The effect of exogenous AMPA on CCH-induced γ oscillations in CA3 area of rat hippocampal slices. (A) Example raw traces (top panels) and time–frequency plot (low panel) of field potentials recorded in hippocampal CA3 area in the presence of CCh and CCH + AMPA (1 μM). (B) The power spectra of CCH-induced γ oscillations before and after application of AMPA. (C) Corresponding autocorrelograms of the oscillations showed in (A). (D) The representative time-effect curve of hippocampal γ power before and after application of AMPA (1 μM). The field potential was recorded from the hippocampal CA3 area of a male SD rat slice. (E) Scatter plots of γ power for AMPA at different concentration (0.2–5.0 μM). The red empty circles represent γ power for CCH alone, and the blue ones represent γ power for different concentrations of AMPA in presence of CCH. (F) The γ power normalized to the CCH for different concentrations of AMPA (0.2–5.0 μM).

We also tested the effect of AMPA on kainite (200 nM) -induced γ oscillation. AMPA (5 μM) dramatically inhibited kainate-induced γ oscillation (10 ± 6% of KA, t(4) = 3.031, P = 0.039, n = 5 slices from 3 rats) and increased the peak frequency (27.5 ± 1.4 Hz, vs control 25.8 ± 1.7 Hz, t(4) = − 4.224, P = 0.013, n = 5 slices from 3 rats). These results indicate that the role of AMPA on γ oscillation is γ model-independent.

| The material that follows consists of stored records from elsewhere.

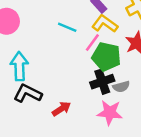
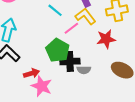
green pentagon: (106, 57) -> (58, 50), moved
pink star: (110, 113) -> (42, 86), moved

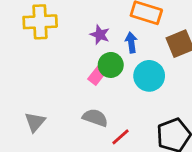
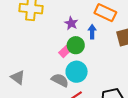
cyan circle: (149, 76) -> (77, 72), moved
gray triangle: (35, 122) -> (18, 77), turned -42

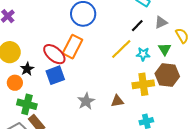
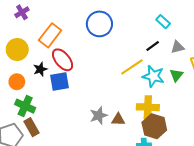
orange rectangle: (72, 47) -> (50, 35), moved
cyan star: (143, 54) -> (153, 76), size x1.5
black star: (27, 69) -> (40, 69), moved
brown hexagon: (167, 75) -> (154, 126), moved
gray star: (86, 101) -> (99, 115), moved

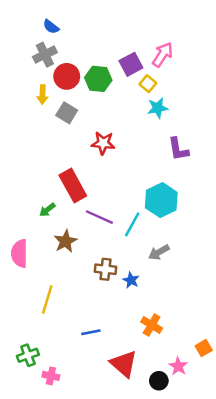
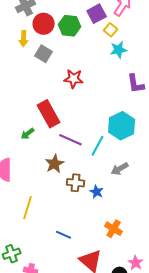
brown star: (65, 241) -> (55, 164), moved
blue line: (91, 332) -> (64, 235), turned 35

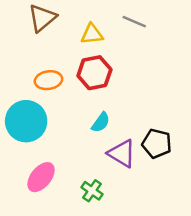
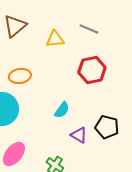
red hexagon: (94, 73) -> (92, 70), moved
purple triangle: (122, 153) -> (79, 135), size x0.7

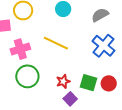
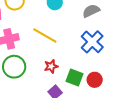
red star: (63, 81) -> (51, 66), moved

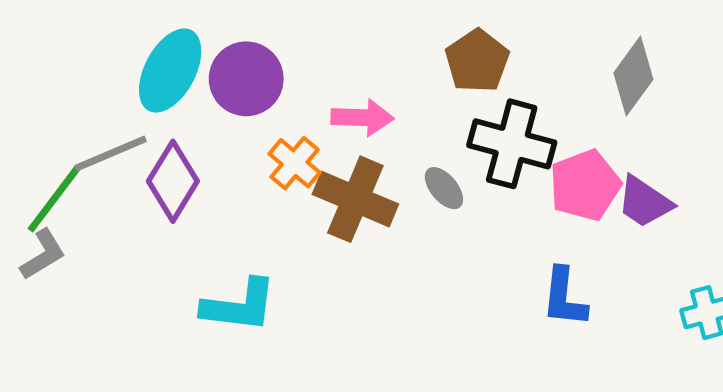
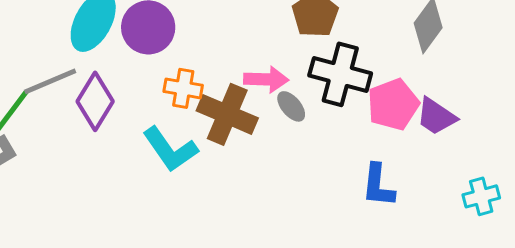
pink arrow: (362, 118) -> (266, 79), moved
orange cross: (295, 163) -> (183, 88), turned -30
cyan L-shape: (239, 306) -> (170, 149), moved, turned 48

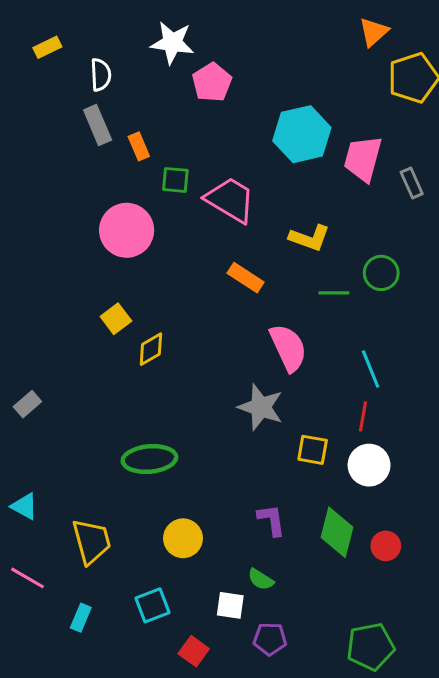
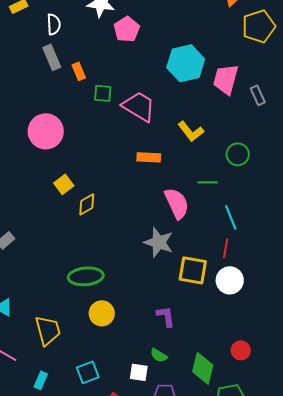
pink circle: (127, 230) -> (46, 131), moved
yellow L-shape: (310, 238) -> (191, 131), turned 32
orange rectangle: (246, 278) -> (149, 157), turned -30
green line: (334, 293) -> (208, 182), moved
yellow square: (313, 450) -> (193, 270), size x1.4
green diamond: (337, 532) -> (203, 368), moved
yellow circle: (183, 538) -> (102, 313), moved
red circle: (386, 546) -> (241, 350), moved

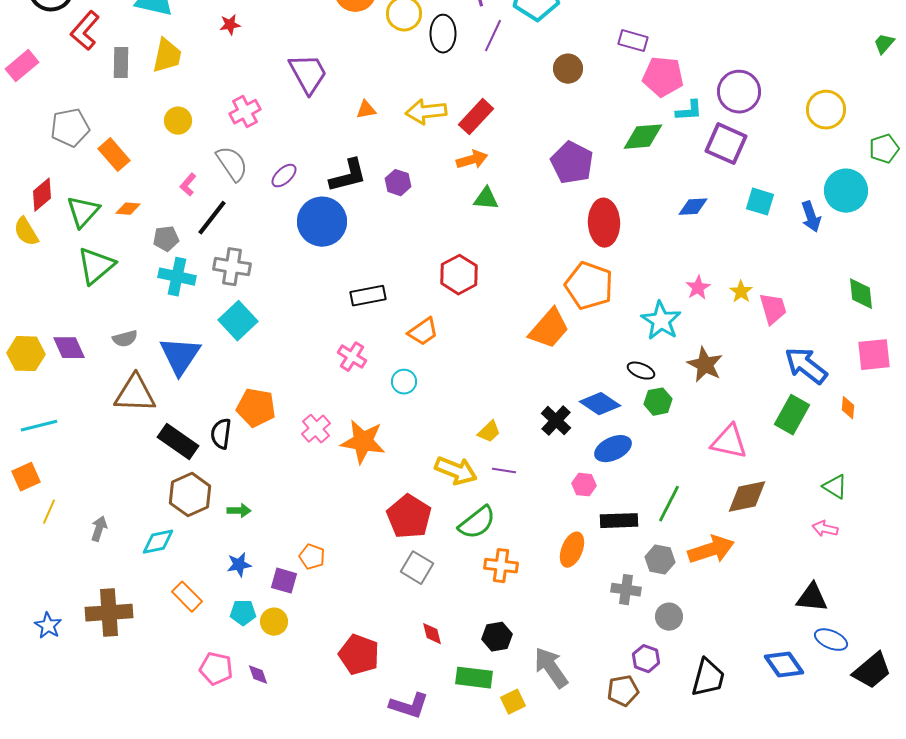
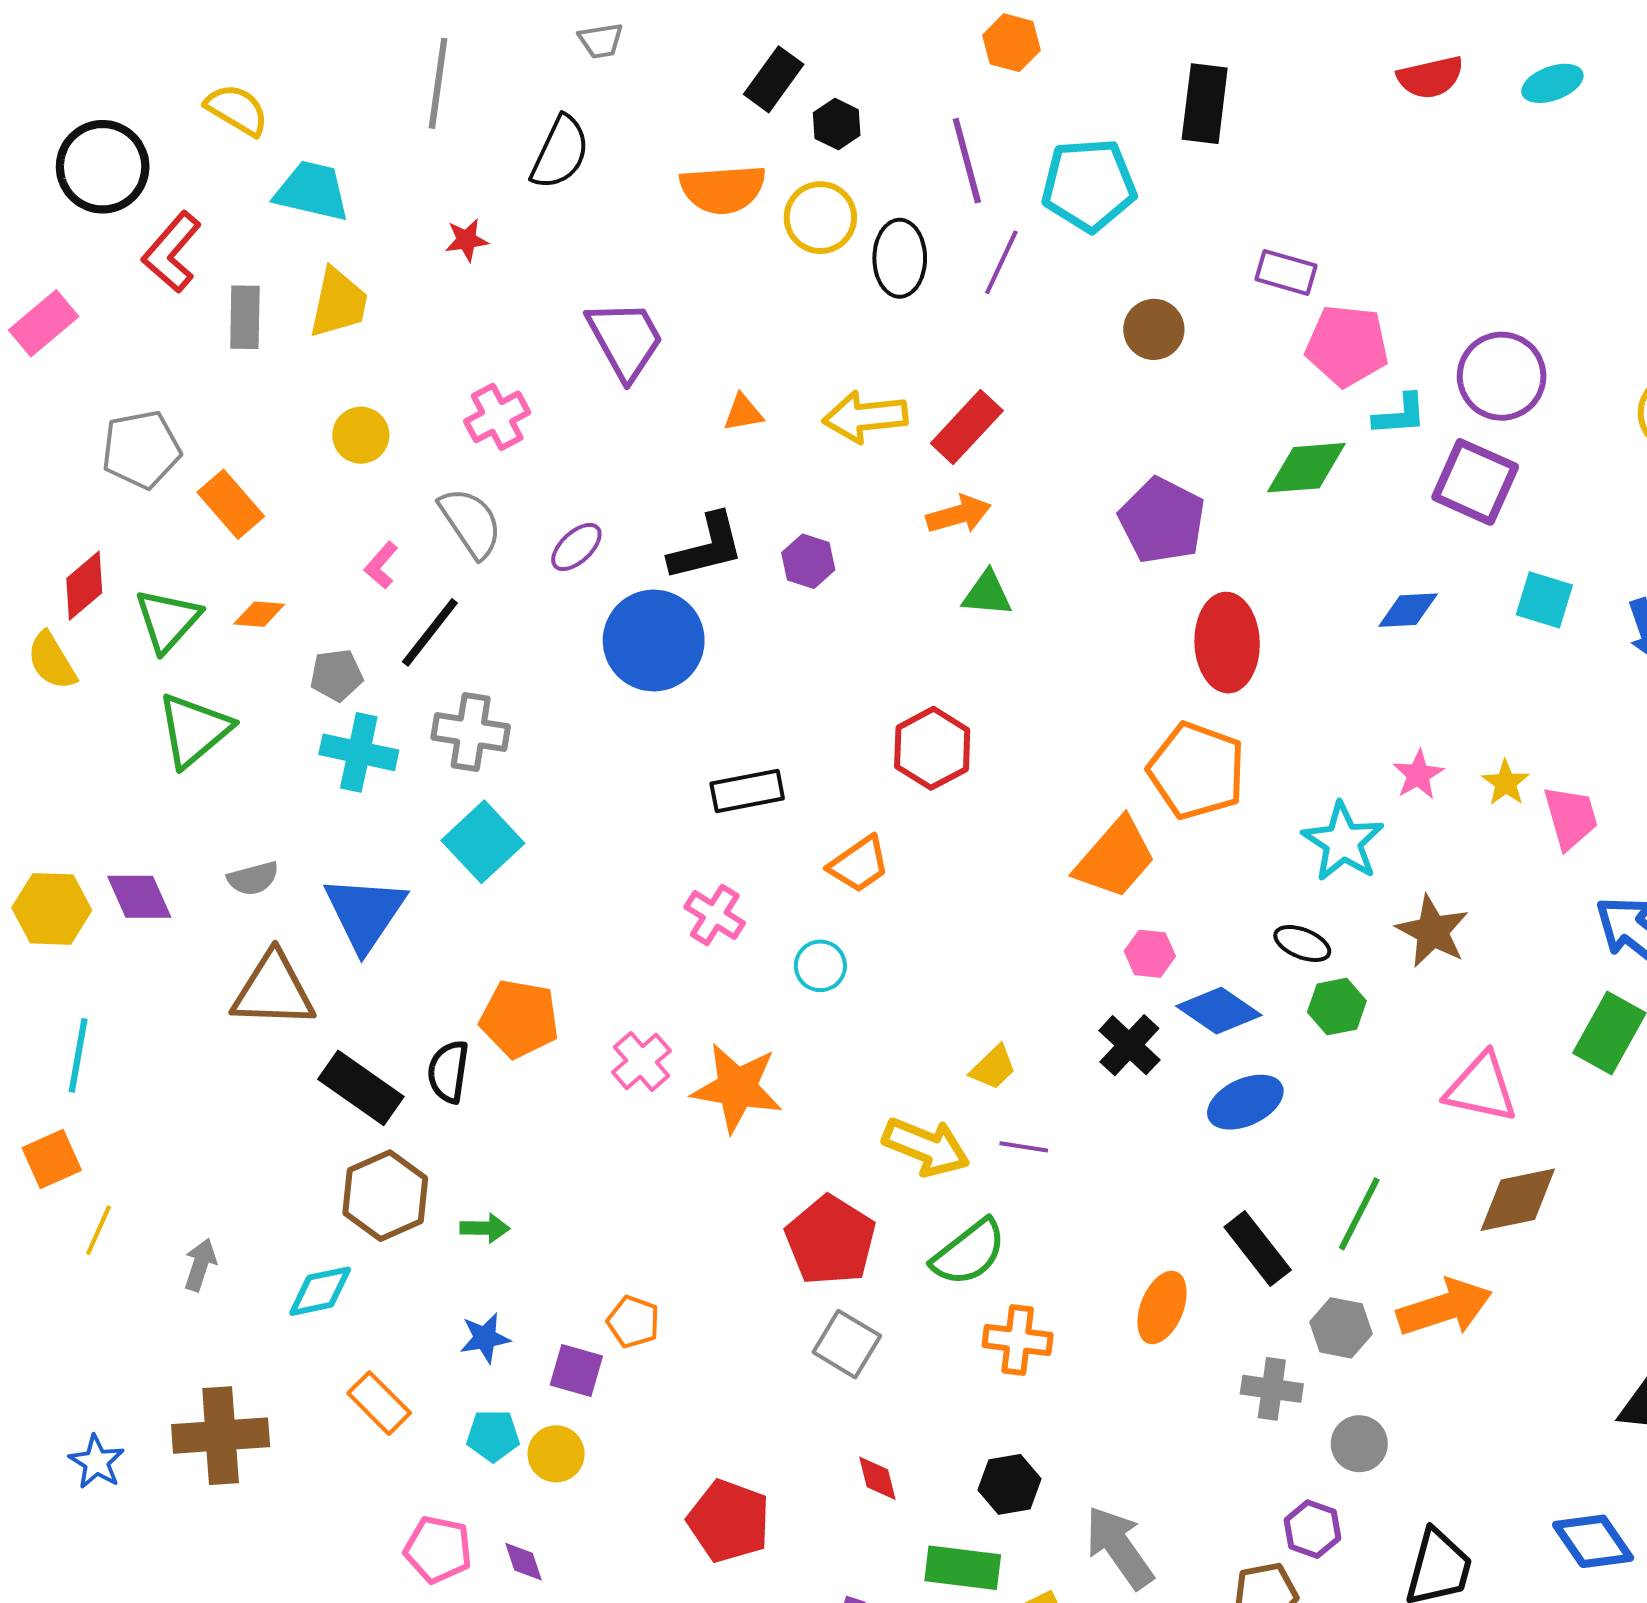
cyan line: (39, 426) -> (78, 1055), turned -66
pink hexagon: (584, 485) -> (1150, 954), moved
black rectangle: (619, 521) -> (1258, 1249), turned 54

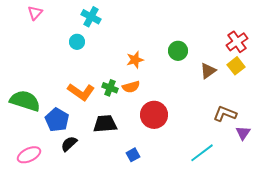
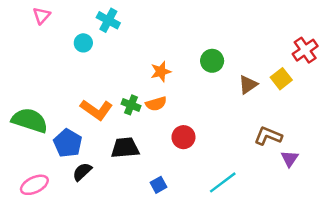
cyan circle: (77, 42) -> (83, 43), moved
red cross: (237, 42) -> (305, 50), moved
red circle: (154, 115) -> (183, 137), size x0.7
cyan line: (202, 153) -> (223, 182), moved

The effect of AMPAR antagonist NBQX on AMPA modulation of γ oscillation

AMPAR antagonist NBQX at 20 μM abolished CCH-induced γ oscillations34. We applied a low concentration of NBQX (1 μM) to see whether this concentration is able to block the role of AMPA on γ oscillation. When CCH-induced γ oscillations reached a plateau, NBQX was added into the perfusion solution. No significant change was found in γ power after NBQX application for 20–30 min (118 ± 17% of CCH, vs CCH, t(5) = 0.751, P = 0.47, n = 6 slices from 4 rats, Fig. 2A–D). Further application of AMPA (1 μM) caused a rapid, significant reduction in γ power within 5–10 min (34 ± 13% of CCH, vs CCH, *P < 0.05, n = 6 slices from 4 rats) (Fig. 2B) and an increase in the peak frequency (Fig. 2C,E). NBQX did not affect the peak frequency of CCH-induced γ oscillations (25 ± 1.6 Hz vs CCH 24 ± 1.1 Hz, t(5) = 0.398, P = 0.648, n = 6 slices from 4 rats) nor AMPA-induced increase in peak frequency (NBQX + AMPA 31.5 ± 1.2 Hz, vs NBQX alone, t(5) = 3.837, P = 0.003, n = 6 slices from 4 rats; vs CCH alone, t(5) = 3.512, P = 0.00794, n = 6 slices from 4 rats; vs AMPA alone, t(16) = 0.163, P = 0.872, Fig. 2E).

Figure 2
figure 2

The effect of NBQX on AMPA modulation of γ oscillation. (A) Example traces of field potentials recorded in hippocampal CA3 for CCH only, CCH + NBQX (1 μM) and CCH + NBQX (1 μM) + AMPA (1 μM). (B) The representative time-effect curve of γ power for CCH alone, CCH + NBQX (1 μM) and CCH + NBQX (1 μM) + AMPA (1 μM). The field potential was recorded from the hippocampal CA3 area of a male SD rat slice. (C) Power spectra of the oscillatory activity for CCH alone (red line), CCH + NBQX (blue line) and CCH + NBQX + AMPA (green line) corresponding to the field potentials displayed in (A). (D) The scatter plots of γ power for CCH only (red circles), CCH + NBQX (blue circles) and CCH + NBQX (1 μM) + AMPA (1 μM) (green circles), respectively. (E) The peak frequency of the oscillatory activity for CCH alone, CCH + NBQX (1 μM) and CCH + NBQX (1 μM) + AMPA (1 μM). (F) Example traces of field potentials recorded in hippocampal CA3 for CCH only, CCH + NBQX (3 μM) and CCH + NBQX (3 μM) + AMPA (1 μM). (G) The representative time-effect curve of γ power for CCH alone, CCH + NBQX (3 μM) and CCH + NBQX (3 μM) + AMPA (1 μM). The field potential was recorded from the hippocampal CA3 area of a male SD rat slice. (H) Power spectra of the oscillatory activity for CCH alone (red line), CCH + NBQX (blue line) and CCH + NBQX + AMPA (green line) corresponding to the field potentials displayed in (F). (I) The scatter plots of γ power for CCH only (red circles), CCH + NBQX (3 μM) (blue circles) and CCH + NBQX (3 μM) + AMPA (1 μM) (green circles), respectively. (J) The peak frequency of the oscillatory activity for CCH alone, CCH + NBQX (3 μM) and CCH + NBQX (3 μM) + AMPA (1 μM).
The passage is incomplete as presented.